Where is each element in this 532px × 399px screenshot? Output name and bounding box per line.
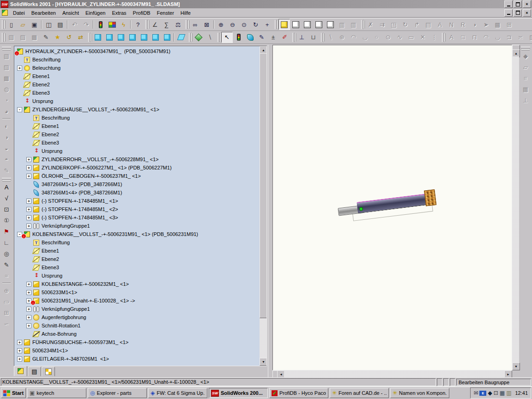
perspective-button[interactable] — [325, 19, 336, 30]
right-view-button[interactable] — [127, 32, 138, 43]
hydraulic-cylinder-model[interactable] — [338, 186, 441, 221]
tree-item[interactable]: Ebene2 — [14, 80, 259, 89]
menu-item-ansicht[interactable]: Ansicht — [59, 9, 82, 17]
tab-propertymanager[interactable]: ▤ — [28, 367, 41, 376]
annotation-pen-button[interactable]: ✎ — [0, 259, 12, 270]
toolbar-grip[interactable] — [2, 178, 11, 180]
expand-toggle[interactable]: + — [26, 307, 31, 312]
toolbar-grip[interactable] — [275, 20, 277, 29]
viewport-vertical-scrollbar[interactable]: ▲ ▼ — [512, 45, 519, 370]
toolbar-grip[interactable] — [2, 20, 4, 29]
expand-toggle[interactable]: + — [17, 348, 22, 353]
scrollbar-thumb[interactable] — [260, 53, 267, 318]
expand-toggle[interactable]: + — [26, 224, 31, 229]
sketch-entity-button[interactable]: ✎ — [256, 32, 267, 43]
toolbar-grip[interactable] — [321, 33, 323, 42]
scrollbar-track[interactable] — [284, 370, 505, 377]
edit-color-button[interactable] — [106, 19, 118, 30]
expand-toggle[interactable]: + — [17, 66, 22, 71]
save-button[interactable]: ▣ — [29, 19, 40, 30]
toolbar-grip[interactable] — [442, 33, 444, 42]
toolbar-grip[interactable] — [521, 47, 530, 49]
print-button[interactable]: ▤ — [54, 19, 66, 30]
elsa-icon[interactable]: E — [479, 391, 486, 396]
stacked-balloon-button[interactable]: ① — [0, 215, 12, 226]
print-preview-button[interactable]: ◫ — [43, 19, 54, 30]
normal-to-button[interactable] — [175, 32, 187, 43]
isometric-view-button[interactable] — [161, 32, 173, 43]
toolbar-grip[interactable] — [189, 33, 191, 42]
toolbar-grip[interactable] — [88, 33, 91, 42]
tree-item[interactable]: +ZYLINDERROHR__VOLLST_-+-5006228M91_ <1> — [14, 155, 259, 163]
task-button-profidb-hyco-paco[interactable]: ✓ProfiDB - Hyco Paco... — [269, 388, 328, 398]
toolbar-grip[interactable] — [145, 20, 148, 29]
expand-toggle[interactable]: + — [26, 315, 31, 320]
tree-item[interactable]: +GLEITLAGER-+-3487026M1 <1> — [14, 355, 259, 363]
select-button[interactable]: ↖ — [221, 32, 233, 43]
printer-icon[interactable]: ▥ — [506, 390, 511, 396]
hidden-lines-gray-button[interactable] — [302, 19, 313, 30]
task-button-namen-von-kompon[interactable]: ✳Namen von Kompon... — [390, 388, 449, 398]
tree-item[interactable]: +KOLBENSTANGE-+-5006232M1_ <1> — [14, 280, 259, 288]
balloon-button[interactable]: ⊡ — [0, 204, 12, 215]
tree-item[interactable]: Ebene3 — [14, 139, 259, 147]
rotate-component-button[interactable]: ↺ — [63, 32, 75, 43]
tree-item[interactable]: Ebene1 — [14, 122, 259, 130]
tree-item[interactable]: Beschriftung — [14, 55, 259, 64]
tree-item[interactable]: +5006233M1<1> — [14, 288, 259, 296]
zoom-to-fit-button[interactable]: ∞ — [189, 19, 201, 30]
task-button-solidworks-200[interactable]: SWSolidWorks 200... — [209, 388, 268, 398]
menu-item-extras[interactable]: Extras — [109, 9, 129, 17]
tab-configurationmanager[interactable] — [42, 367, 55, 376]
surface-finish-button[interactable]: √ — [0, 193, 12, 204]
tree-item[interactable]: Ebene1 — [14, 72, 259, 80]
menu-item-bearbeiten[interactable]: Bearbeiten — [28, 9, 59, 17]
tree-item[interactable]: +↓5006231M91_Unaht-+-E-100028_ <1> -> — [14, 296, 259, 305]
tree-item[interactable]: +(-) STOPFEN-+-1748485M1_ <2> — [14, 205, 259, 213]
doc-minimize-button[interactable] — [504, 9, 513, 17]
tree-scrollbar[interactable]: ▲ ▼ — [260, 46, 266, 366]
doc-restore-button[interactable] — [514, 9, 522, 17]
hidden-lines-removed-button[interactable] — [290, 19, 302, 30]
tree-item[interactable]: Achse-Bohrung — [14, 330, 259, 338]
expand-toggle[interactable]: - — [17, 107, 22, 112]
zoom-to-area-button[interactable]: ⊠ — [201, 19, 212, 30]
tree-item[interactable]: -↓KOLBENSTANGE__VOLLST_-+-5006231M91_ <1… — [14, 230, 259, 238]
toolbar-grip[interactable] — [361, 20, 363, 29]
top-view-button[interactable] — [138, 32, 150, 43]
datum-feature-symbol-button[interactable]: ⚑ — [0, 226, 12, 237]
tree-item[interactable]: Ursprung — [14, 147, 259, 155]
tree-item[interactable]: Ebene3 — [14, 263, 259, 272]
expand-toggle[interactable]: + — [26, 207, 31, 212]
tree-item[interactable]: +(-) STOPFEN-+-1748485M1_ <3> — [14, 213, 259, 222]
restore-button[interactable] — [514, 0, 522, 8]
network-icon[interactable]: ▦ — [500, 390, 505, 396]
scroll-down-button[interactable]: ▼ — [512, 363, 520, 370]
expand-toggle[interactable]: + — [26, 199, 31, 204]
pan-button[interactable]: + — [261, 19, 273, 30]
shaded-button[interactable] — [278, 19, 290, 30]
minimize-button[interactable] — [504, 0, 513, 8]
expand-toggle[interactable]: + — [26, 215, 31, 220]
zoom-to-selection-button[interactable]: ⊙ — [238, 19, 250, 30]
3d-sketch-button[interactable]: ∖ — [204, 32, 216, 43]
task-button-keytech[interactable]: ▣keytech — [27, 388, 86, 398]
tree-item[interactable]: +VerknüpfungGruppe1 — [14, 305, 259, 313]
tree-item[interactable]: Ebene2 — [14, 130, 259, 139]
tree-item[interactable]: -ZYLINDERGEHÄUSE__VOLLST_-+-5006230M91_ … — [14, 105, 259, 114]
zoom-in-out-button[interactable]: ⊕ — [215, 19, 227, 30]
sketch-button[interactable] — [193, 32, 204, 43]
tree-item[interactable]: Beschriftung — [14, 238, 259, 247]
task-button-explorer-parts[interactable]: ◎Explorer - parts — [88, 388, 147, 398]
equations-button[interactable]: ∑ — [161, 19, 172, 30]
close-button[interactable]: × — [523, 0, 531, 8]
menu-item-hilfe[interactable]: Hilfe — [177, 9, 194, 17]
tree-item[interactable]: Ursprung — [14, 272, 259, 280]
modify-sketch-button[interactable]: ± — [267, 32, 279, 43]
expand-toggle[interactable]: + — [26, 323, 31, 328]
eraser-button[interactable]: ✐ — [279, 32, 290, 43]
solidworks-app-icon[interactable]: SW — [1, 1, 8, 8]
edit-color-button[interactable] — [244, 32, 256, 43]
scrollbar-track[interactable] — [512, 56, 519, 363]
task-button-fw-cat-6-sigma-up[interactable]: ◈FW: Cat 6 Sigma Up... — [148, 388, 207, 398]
==
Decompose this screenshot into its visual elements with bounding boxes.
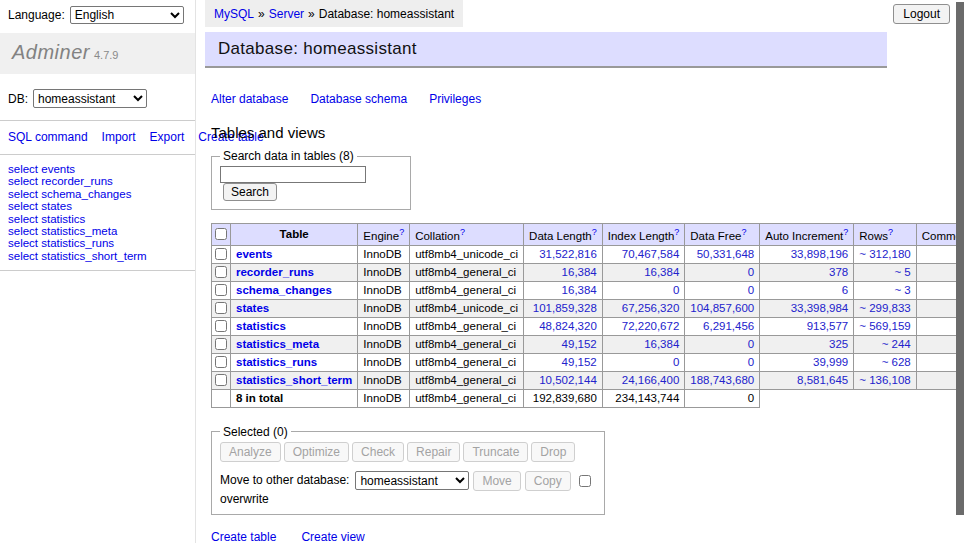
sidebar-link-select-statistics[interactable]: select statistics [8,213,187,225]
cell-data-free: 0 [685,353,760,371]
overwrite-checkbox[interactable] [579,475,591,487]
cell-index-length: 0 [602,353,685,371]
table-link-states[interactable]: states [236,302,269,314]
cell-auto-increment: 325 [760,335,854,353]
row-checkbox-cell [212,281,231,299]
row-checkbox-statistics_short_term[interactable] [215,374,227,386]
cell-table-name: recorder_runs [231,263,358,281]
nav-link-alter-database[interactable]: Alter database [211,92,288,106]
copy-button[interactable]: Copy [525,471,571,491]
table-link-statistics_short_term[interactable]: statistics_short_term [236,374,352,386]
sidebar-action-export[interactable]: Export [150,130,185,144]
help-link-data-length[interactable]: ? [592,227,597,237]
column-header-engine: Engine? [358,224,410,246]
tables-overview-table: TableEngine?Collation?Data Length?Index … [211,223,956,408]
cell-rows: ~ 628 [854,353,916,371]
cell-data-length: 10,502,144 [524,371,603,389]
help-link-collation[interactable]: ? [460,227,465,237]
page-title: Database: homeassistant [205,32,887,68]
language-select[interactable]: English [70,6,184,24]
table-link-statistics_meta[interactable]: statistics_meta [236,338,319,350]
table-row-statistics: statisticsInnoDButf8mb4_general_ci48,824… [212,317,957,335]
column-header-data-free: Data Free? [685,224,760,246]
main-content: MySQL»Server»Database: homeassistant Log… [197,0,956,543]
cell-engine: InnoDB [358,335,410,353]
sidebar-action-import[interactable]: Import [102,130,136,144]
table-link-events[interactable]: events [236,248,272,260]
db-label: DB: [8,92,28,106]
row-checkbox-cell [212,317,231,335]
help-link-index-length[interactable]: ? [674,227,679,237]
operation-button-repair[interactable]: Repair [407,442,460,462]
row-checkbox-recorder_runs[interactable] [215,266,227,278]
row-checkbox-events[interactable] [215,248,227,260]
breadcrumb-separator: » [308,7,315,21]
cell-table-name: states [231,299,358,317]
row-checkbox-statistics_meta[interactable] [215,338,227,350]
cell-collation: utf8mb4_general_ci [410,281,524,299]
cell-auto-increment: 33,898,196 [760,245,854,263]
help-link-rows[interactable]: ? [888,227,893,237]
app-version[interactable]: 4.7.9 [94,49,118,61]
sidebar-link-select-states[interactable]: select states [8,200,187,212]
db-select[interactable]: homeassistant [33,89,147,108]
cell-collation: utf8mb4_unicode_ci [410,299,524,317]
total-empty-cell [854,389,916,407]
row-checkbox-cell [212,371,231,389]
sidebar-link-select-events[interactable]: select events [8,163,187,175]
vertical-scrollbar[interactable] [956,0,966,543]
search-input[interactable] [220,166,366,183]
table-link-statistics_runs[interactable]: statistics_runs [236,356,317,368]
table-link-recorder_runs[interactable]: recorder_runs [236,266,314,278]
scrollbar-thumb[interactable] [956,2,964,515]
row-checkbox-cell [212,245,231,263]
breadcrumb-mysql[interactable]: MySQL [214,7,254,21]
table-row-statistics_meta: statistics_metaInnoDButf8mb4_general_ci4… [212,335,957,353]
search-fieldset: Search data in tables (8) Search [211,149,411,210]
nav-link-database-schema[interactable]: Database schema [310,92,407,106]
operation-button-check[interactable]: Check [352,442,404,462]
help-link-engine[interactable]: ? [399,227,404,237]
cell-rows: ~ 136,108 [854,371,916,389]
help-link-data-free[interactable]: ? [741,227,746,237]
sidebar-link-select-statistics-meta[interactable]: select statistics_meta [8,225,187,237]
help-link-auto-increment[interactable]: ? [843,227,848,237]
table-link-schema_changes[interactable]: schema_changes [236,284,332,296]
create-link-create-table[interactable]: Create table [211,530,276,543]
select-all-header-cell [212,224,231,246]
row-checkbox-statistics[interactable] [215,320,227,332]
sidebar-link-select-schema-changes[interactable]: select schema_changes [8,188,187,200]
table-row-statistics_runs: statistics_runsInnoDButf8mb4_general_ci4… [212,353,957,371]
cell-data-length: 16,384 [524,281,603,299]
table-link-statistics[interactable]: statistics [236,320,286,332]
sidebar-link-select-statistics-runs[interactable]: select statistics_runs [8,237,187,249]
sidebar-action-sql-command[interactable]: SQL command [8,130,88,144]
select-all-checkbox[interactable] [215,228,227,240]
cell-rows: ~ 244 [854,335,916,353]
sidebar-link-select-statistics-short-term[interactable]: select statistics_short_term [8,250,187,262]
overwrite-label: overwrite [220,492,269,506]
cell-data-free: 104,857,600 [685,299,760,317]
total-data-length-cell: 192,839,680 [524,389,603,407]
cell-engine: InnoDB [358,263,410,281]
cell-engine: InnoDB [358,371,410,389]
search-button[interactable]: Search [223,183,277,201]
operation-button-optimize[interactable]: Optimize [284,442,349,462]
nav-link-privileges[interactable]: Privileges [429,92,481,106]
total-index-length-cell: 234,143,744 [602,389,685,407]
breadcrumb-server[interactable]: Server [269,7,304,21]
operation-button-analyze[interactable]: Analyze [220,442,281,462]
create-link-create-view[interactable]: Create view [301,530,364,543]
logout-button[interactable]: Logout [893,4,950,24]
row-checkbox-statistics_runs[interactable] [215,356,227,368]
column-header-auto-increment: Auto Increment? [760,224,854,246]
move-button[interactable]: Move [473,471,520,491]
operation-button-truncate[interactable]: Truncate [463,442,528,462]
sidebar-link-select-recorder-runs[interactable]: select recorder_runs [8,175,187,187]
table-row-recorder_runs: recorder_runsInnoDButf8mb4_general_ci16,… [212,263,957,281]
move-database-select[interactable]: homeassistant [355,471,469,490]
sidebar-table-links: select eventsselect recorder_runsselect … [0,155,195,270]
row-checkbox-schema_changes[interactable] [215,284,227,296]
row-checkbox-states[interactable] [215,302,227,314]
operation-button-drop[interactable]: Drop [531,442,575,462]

DESCRIPTION OF THE TASK: Which lines of the data above contain "label"? Copy each one.

RESPONSE TO THE TASK:
db-label: DB: [8,92,28,106]
overwrite-label: overwrite [220,492,269,506]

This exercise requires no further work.